Defence White Paper: From a budget emergency to South China Seas emergency?

2016-02-25

Greens spokesperson for Defence Peter Whish-Wilson provides the following comments on today’s announcement that Australia is joining and contributing to a regional arms race, with a massive blow-out in expenditure in the Defence White Paper.
Senator Whish-Wilson said “The target of 2% of GDP for defence expenditure is totally arbitrary given the almost total absence of direct threats to Australia right now. What’s more, the government appear to have decoupled the spending so that if GDP slows they will still spend this exorbitant and obscene amount of money.
“The government has made a stark choice today, to spend hundreds of billions of dollars of tax payer dollars on weapons and military hardware, rather than investing in our communities, critical national infrastructure gaps and a clean energy future.
“The Greens believe it is not the job of Australian taxpayers to spend up on military hardware to intercede in a proxy war between our two largest trading partners over 4,000 kilometres from our shores. We need a defence force that protects Australia, not one that exists to play gate-keeper between two regional powers.
“This White Paper appears to rapidly escalate Australia’s military technology to play a role in the South China Sea. Equally, the Defence White Paper seems to be as much about industry policy as it is about sensible risk management for Australia’s future.
“The difference between buying 6 submarines and 12 is equivalent to funding the NBN shortfall. The difference between buying 75 Joint Strike Fighters and a smaller air-wing of tried and tested planes could deliver transformational investments to make our cities more resilient to climate change.
“Defence policy should be about keeping Australia safe for the lowest possible cost, not about industry policy. We can employ people whether we are building submarines or building wind farms.

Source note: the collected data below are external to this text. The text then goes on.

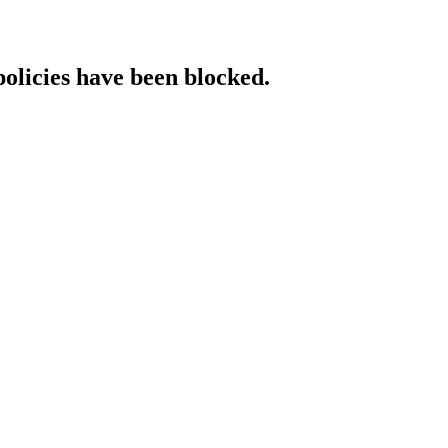
policies have been blocked.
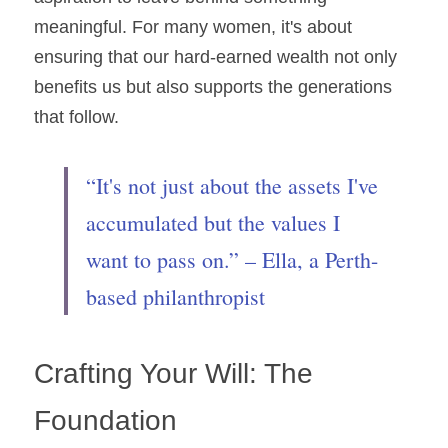
meaningful. For many women, it's about 
ensuring that our hard-earned wealth not only 
benefits us but also supports the generations 
that follow.
“It's not just about the assets I've 
accumulated but the values I 
want to pass on.” – Ella, a Perth-
based philanthropist
Crafting Your Will: The 
Foundation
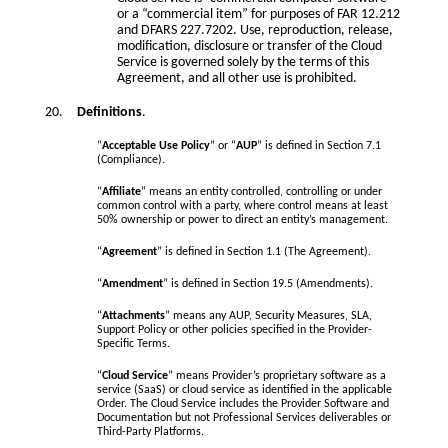
or a “commercial item” for purposes of FAR 12.212
and DFARS 227.7202. Use, reproduction, release,
modification, disclosure or transfer of the Cloud
Service is governed solely by the terms of this
Agreement, and all other use is prohibited.
Definitions
.
“
Acceptable Use Policy
” or “
AUP
” is defined in Section 7.1
(Compliance).
“
Affiliate
” means an entity controlled, controlling or under
common control with a party, where control means at least
50% ownership or power to direct an entity’s management.
“
Agreement
” is defined in Section 1.1 (The Agreement).
“
Amendment
” is defined in Section 19.5 (Amendments).
“
Attachments
” means any AUP, Security Measures, SLA,
Support Policy or other policies specified in the Provider-
Specific Terms.
“
Cloud Service
” means Provider’s proprietary software as a
service (SaaS) or cloud service as identified in the applicable
Order. The Cloud Service includes the Provider Software and
Documentation but not Professional Services deliverables or
Third-Party Platforms.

“Climate change is the major existential threat to Australia, not the military threat from China, our biggest export destination. Climate change is hurting Australia here and now. Worsening heatwaves, bushfires and droughts are costing lives and damaging our economy. This is the issue that should dominate the minds of our politicians not the idea that our greatest trading partner might become our military enemy,” he concluded.